Reverse Engineering the First Humanities Computing Center

paper, specified "short paper"
  1. 1. Steven Edward Jones

    University of South Florida

  2. 2. Julianne Nyhan

    University College London

  3. 3. Geoffrey Rockwell

    University of Alberta

  4. 4. Stéfan Sinclair

    McGill University

  5. 5. Melissa Terras

    University College London

Work text
This plain text was ingested for the purpose of full-text search, not to preserve original formatting or readability. For the most complete copy, refer to the original conference program.

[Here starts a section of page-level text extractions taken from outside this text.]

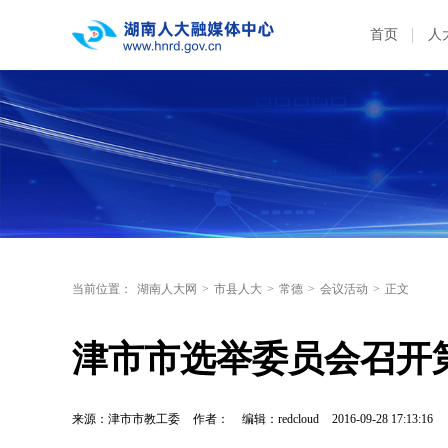
首页
人
当前位置：
湖南人大网
>
市县人大
>
常德
>
会议活动
>
正文
津市市选举委员会召开
来源：津市市教工委
作者：
编辑：redcloud
2016-09-28 17:13:16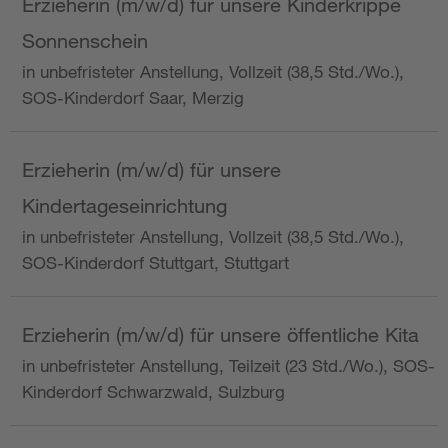
Erzieherin (m/w/d) für unsere Kinderkrippe
Sonnenschein
in unbefristeter Anstellung, Vollzeit (38,5 Std./Wo.),
SOS-Kinderdorf Saar, Merzig
Erzieherin (m/w/d) für unsere
Kindertageseinrichtung
in unbefristeter Anstellung, Vollzeit (38,5 Std./Wo.),
SOS-Kinderdorf Stuttgart, Stuttgart
Erzieherin (m/w/d) für unsere öffentliche Kita
in unbefristeter Anstellung, Teilzeit (23 Std./Wo.), SOS-
Kinderdorf Schwarzwald, Sulzburg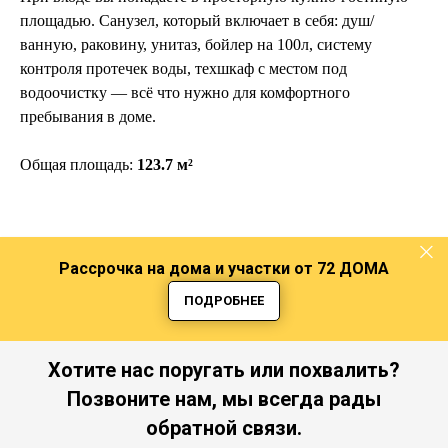
площадью. Санузел, который включает в себя: душ/
ванную, раковину, унитаз, бойлер на 100л, систему
контроля протечек воды, техшкаф с местом под
водоочистку — всё что нужно для комфортного
пребывания в доме.
Общая площадь:
123.7 м²
Рассрочка на дома и участки от 72 ДОМА
ПОДРОБНЕЕ
Хотите нас поругать или похвалить?
Позвоните нам, мы всегда рады
обратной связи.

How can digital methods be used to conceptualize historical research projects, including their teams, approaches, methods, and outputs? What methodologies can be used to synthesize and analyze archival records, workshop plans, photographic evidence, and oral histories? This co-authored paper describes an ongoing effort by a collaborative group* to understand and recover the work of Father Roberto Busa, commonly thought to be the “founding father” of Digital Humanities. Starting in 1949, Roberto Busa, S.J., began a landmark collaboration with IBM to build a lemmatized concordance to the works of St. Thomas Aquinas. In 1956 Busa founded the world's first humanities computing center in Gallarate, Italy, located after 1961 in a former textile factory stocked with rows of IBM punched-card machines. This was CAAL, the Centro per L'Automazione deWAnalisi Letteraria—the Center for the Automation of Literary Analysis. There Busa and his mostly female student operators processed the monumental Index Thomisticus, a selection of the Dead Sea Scrolls, and other texts, from 1961-1967 (Terras and Nyhan, 2016; Jones 2016). However, there is much that is still unknown about Busa's research approach and methods. We aim to recover what Busa and his operators did. By repurposing punched-card office machinery for literary data processing, Busa created an important pre-computing technology platform for humanities research, one which has become obscured over time. We aim to reverse engineer and reconstruct not just a particular technology (punched-card machines) but that first humanities computing center as a whole. By doing so, we will explore methods that can be useful for other historians as they look back upon site-specific projects and groups, using digital tools and methods to effectively interleave and investigate historical data sources.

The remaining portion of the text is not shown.